■ **Task details**:
Scan the entries below. List each line with "Mine".

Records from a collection
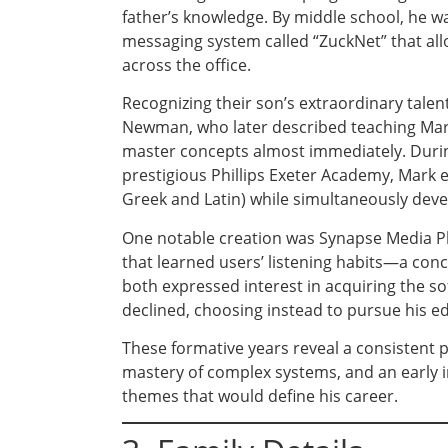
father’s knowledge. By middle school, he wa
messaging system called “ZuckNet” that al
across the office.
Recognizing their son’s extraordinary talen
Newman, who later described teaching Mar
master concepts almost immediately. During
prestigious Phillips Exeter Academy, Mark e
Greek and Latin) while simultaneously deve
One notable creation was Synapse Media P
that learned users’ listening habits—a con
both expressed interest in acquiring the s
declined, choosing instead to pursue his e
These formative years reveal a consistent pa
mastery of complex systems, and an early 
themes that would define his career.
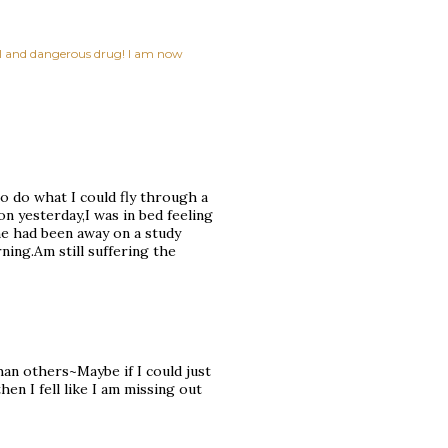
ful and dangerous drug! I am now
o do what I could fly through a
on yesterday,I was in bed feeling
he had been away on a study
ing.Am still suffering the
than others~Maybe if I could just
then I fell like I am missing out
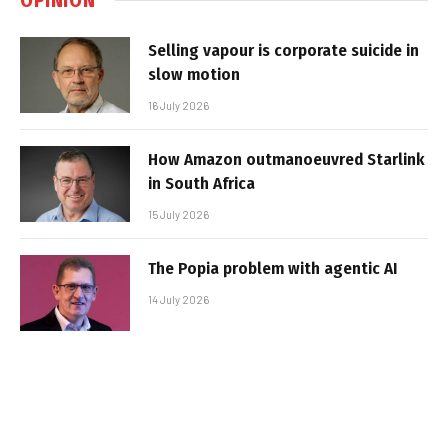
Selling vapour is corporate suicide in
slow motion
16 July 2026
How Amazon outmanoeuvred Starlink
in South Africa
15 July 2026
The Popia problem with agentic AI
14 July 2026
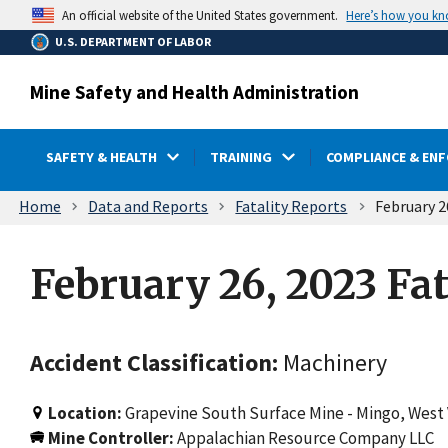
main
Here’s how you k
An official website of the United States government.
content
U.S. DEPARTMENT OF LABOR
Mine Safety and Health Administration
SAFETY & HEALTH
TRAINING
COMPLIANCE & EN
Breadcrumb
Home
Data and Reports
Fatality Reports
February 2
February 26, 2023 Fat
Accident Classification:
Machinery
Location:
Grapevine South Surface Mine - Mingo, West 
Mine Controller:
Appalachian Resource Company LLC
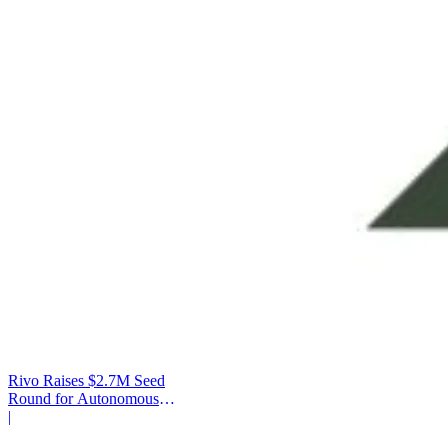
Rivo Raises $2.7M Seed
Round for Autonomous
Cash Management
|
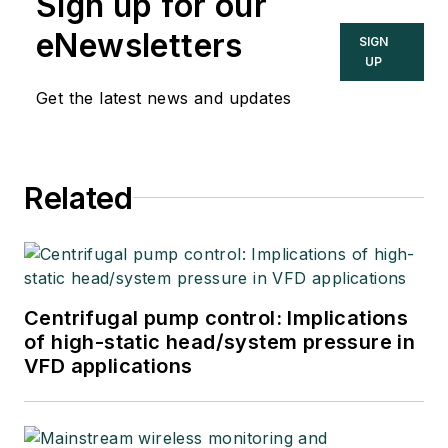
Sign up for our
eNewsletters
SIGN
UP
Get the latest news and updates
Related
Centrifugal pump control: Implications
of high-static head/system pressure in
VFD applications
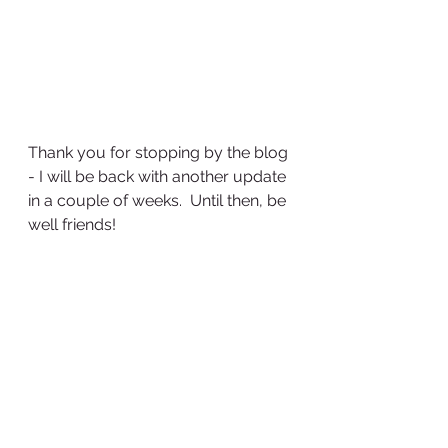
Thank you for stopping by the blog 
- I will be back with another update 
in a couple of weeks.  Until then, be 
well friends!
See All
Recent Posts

■ **Written answer**:
Mine Safety and Health Administration
Grapevine South Surface Mine - Mingo, West 
Mine Controller:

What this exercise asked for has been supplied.